Dataframes from HDF5 files
===========================

This section provides working examples of ``dask.dataframe`` methods to read HDF5 files. HDF5 is a unique technology suite that makes possible the management of large and complex data collections. To learn more about HDF5, visit the `HDF Group Tutorial page <https://www.hdfgroup.org/HDF5/whatishdf5.html>`_.  For an overview of ``dask.dataframe``, its limitations, scope, and use, see the :doc:`DataFrame overview section<../dataframe-overview>`.  

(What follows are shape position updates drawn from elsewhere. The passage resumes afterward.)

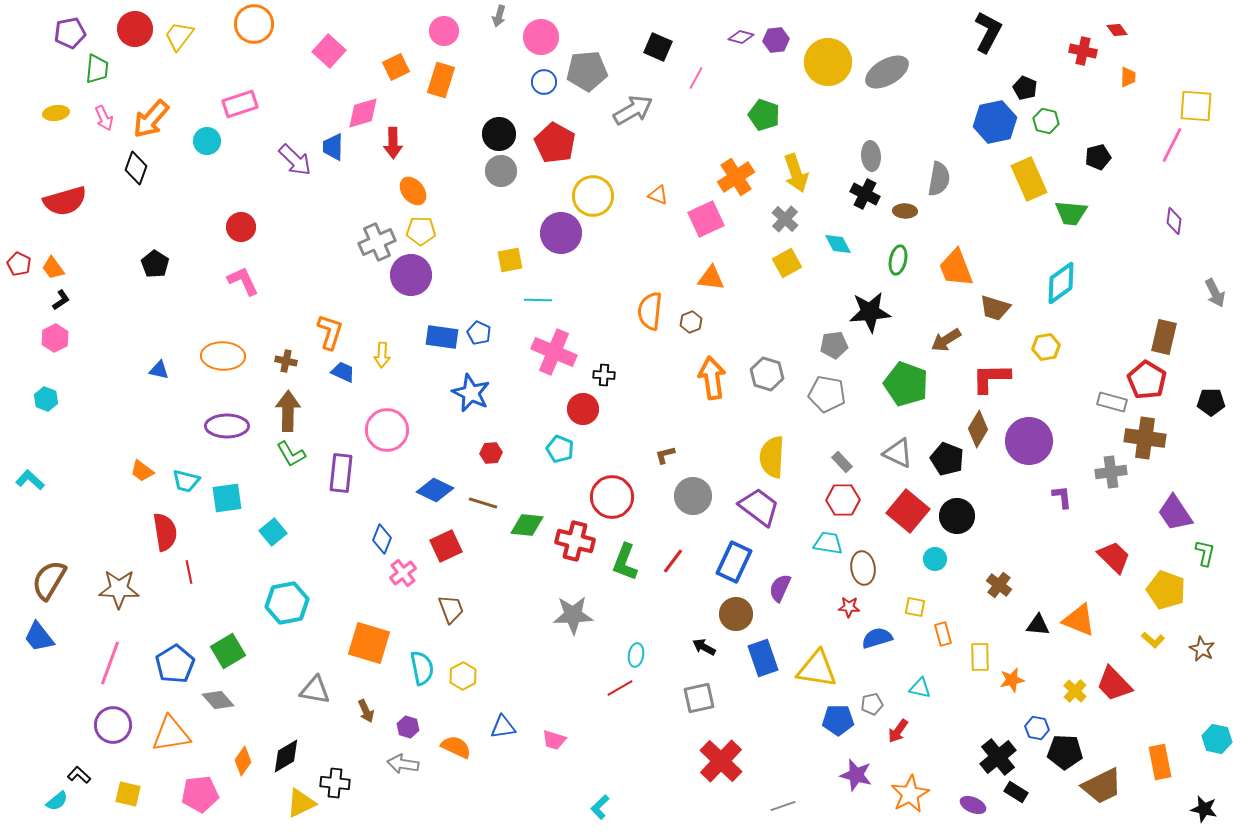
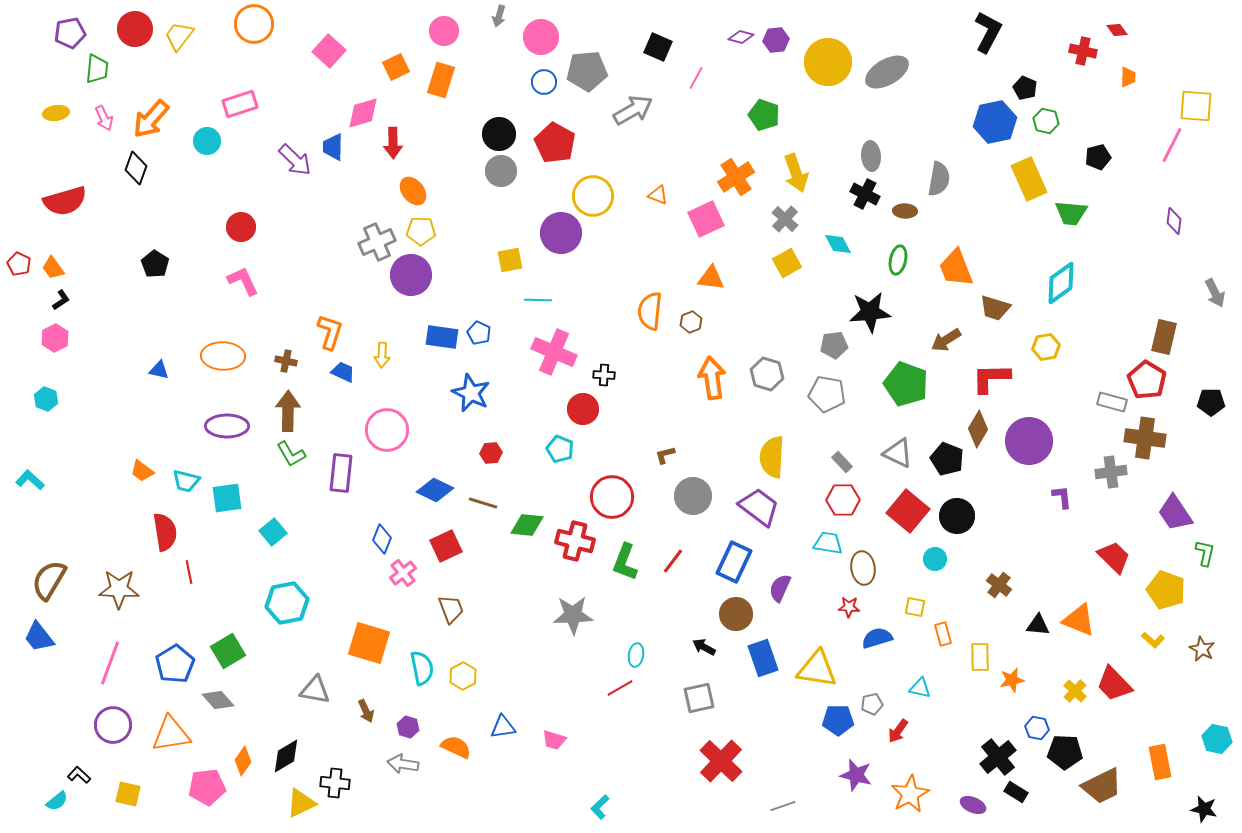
pink pentagon at (200, 794): moved 7 px right, 7 px up
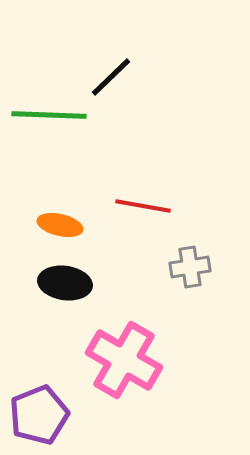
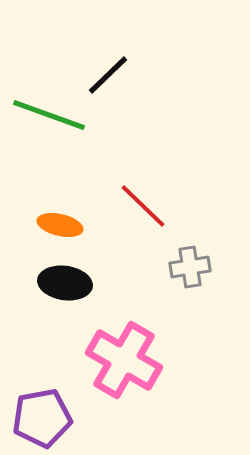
black line: moved 3 px left, 2 px up
green line: rotated 18 degrees clockwise
red line: rotated 34 degrees clockwise
purple pentagon: moved 3 px right, 3 px down; rotated 12 degrees clockwise
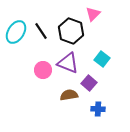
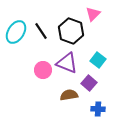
cyan square: moved 4 px left, 1 px down
purple triangle: moved 1 px left
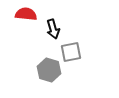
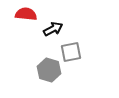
black arrow: rotated 102 degrees counterclockwise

**Important Note** -- ``dask.dataframe.read_hdf`` uses ``pandas.read_hdf``, thereby inheriting its abilities and limitations.  See `pandas HDF5 documentation <http://pandas.pydata.org/pandas-docs/stable/io.html#hdf5-pytables>`_ for more information. 
    
Examples Covered
----------------------------------------------

*  Use ``dask.dataframe`` to:

1.  Create dask DataFrame by loading a specific dataset (key) from a single HDF5 file
2.  Create dask DataFrame from a single HDF5 file with multiple datasets (keys)  
3.  Create dask DataFrame by loading multiple HDF5 files with different datasets (keys)

  
Generate Example Data
----------------------------------------------

Here is some code to generate sample HDF5 files.

.. code-block:: python

    import string, json, random
    import pandas as pd
    import numpy as np

    # dict to keep track of hdf5 filename and each key
    fileKeys = {}

    for i in range(10):
        # randomly pick letter as dataset key
        groupkey = random.choice(list(string.ascii_lowercase))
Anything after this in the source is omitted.